When journalists feel that they are needed, I think they are reaching toward something, but making the mistake of seeing themselves as center of the issue, rather than serving the topic. (That mistaking the importance of self-expression and voice in comparison with story is one of the biggest problems I see in much writing.) News doesn't happen: events do.
Circumstances do. News is a relative importance that people place on the events. But the problem is that it takes effort to put the events, people, actions, and so on into a context, so you're not just the mouthpiece for one aspect or another. That's where reporting becomes important, if you think that trying to get at least a half-way balanced view of the world is important. Someone has to be interested enough to do
investigative reporting, to get views from more than one camp, to question the answers they get. That's reporting and I think that it's necessary to society that someone do it. That someone doesn't have to be a "
professional" journalist. The person simply has to undertake the necessary skepticism, curiosity, open-mindedness, research, and patience ... and develop enough skills in writing to be able to coherently present something.
Unfortunately, I see journalists focusing more on enjoying vicarious power, building and maintaining careers, and
congratulating themselves. Too many talk only among themselves and not to enough other people. Too many don't understand the topics they cover, although they begin to think that proximity is the same as
understanding. There's been more than once when I've had to talk editors into a story that were for a given audience. All you had to do is know enough about the topic, the logical
implications, and the interests and needs of the audience to see the connection. I saw it because I had been part of the audience at one time. The editors took convincing because they never had been, although they regularly wrote about the topic.
Of
course something can be news if it's not reported. How else could you have journalists complaining about being pushed into doing too much celebrity coverage, say, and not being allowed to do "real" stories. But, again, they begin to mistakenly think that they are in the middle of it all. It's not that journalists
decide what is news. They are supposed to
recognize news, which is completely different. That implies being tied in to the readership well enough that you begin to understand their concerns, and that you then seek out information accordingly. Here's what Jarvis wrote:
I was trained to accept that myth: that journalists decide what’s important, that it’s a skill with which they are imbued: news judgment.

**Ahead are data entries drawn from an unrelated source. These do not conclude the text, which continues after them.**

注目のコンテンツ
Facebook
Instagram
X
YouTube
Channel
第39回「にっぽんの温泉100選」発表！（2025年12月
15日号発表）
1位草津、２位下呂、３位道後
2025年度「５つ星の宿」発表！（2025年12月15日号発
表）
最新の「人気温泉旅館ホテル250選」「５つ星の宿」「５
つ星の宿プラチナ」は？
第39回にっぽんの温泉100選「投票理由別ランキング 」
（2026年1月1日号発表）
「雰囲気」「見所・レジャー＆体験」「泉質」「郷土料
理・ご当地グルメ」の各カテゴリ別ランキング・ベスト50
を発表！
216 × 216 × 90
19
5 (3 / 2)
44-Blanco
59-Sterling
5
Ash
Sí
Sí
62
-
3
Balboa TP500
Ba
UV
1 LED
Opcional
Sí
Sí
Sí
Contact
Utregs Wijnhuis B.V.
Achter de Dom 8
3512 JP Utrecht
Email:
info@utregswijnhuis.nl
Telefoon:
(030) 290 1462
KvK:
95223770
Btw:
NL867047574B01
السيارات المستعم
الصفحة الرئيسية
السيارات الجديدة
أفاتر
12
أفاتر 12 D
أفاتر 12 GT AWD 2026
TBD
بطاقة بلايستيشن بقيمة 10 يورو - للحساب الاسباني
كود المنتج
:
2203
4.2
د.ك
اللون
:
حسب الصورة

The problem there is the word "judgment." According to Merriam-Webster, it can mean "a formal utterance or opinion." But I think the intended meaning of the word is actually "the process of forming an opinion by discerning and comparing." Ultimately, it ain't news if the audience doesn't care. News judgment is the ability to correctly guess more often than not when they
would care and when they wouldn't. It comes down to knowing your customers.
That shift from recognition to declaration is what makes much of the public so angry with journalists. They don't want to be told what to think and what they should find important or not. Look at what
Winer wrote:
At least for me, the reporters are as irrelevant as paper delivery of the NYT, WSJ and SJM had become in 1994. I know what they're going to say before they say it. I also don't feel their ability to set an agenda anymore.

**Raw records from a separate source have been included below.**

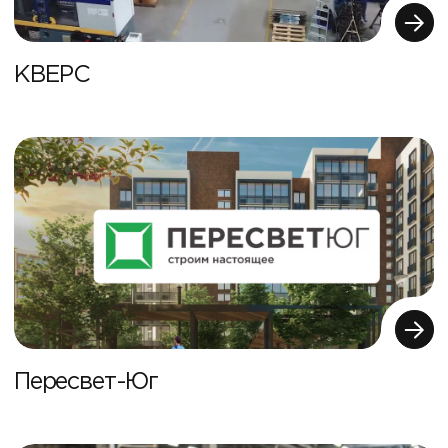
КВЕРС
Пересвет-Юг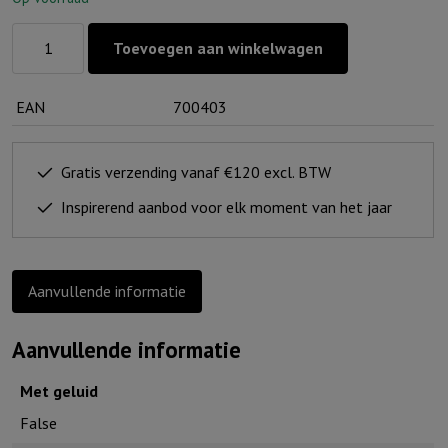
Bloemetje
Toevoegen aan winkelwagen
voor
jou
EAN
700403
-
De
goedheid
Gratis verzending vanaf €120 excl. BTW
van
Inspirerend aanbod voor elk moment van het jaar
God
geeft
mij
Aanvullende informatie
hoop
aantal
Aanvullende informatie
Met geluid
False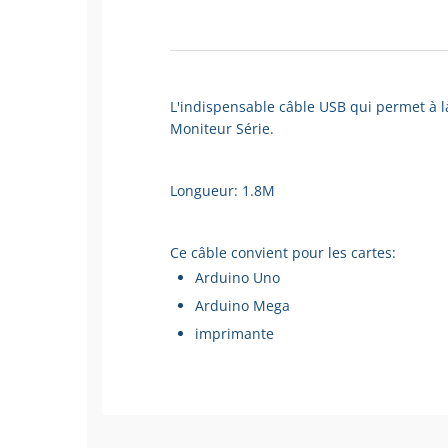
L'indispensable câble USB qui permet à la
Moniteur Série.
Longueur: 1.8M
Ce câble convient pour les cartes:
Arduino Uno
Arduino Mega
imprimante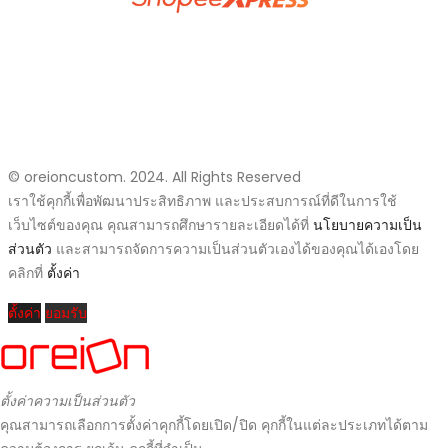
วิธีการสั่งซื้อสินค้าและชำระเงิน
แจ้งการโอนเงิน
นโยบายความเป็นส่วนตัว
ติดต่อเรา
© oreioncustom. 2024. All Rights Reserved
เราใช้คุกกี้เพื่อพัฒนาประสิทธิภาพ และประสบการณ์ที่ดีในการใช้
เว็บไซต์ของคุณ คุณสามารถศึกษารายละเอียดได้ที่
นโยบายความเป็น
ส่วนตัว
และสามารถจัดการความเป็นส่วนตัวเองได้ของคุณได้เองโดย
คลิกที่
ตั้งค่า
ตั้งค่า
ยอมรับ
ตั้งค่าความเป็นส่วนตัว
คุณสามารถเลือกการตั้งค่าคุกกี้โดยเปิด/ปิด คุกกี้ในแต่ละประเภทได้ตาม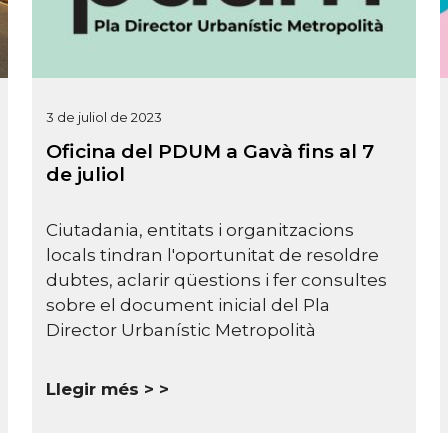
3 de juliol de 2023
Oficina del PDUM a Gavà fins al 7
de juliol
Ciutadania, entitats i organitzacions
locals tindran l'oportunitat de resoldre
dubtes, aclarir qüestions i fer consultes
sobre el document inicial del Pla
Director Urbanístic Metropolità
Llegir més >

Ultimately, I think he's saying that journalists can't tell him what is important. Exactly. All they can do is present
information that they think he might find interesting.
The positive thing about having more sources for various types of news is that you have more people looking and, hopefully, fewer things falling through the cracks. But ultimately, the audience decides what is news, not the reporters. Otherwise they could get paid for writing about any old thing, and anyone in the business knows that would last no longer than the end of the first pay period.
That said, I find that there is actually a mirroring of the same fault. (Remember the old saying that what bothers you most in another person may well be something in you as well.) It's also important for individuals like
Winer, and for journalists, to remember that the country is big, including many individuals with different tastes, interests, and backgrounds, and just because something doesn't interest
you, meaning you don't think it's news, doesn't mean that no one else finds it important. As
Winer wrote:
The only reason Palin has any viability is that the press remembers who she is. For me, and I'd bet a huge chunk of the electorate, she's a fading memory of an election we've put way behind us as we've turned to face our futures. For me the last election was only important in that it got Bush and the Republicans out.
That may be true for him. It might even be true for a "huge chunk" of the country. But it certainly isn't true for everyone. It would help if individuals, as well as journalists, began to ask themselves, "Am I trying to decide what others
should be interested in?" Perhaps the real problem the news faces is not the hubris of journalists, but the hubris of our culture.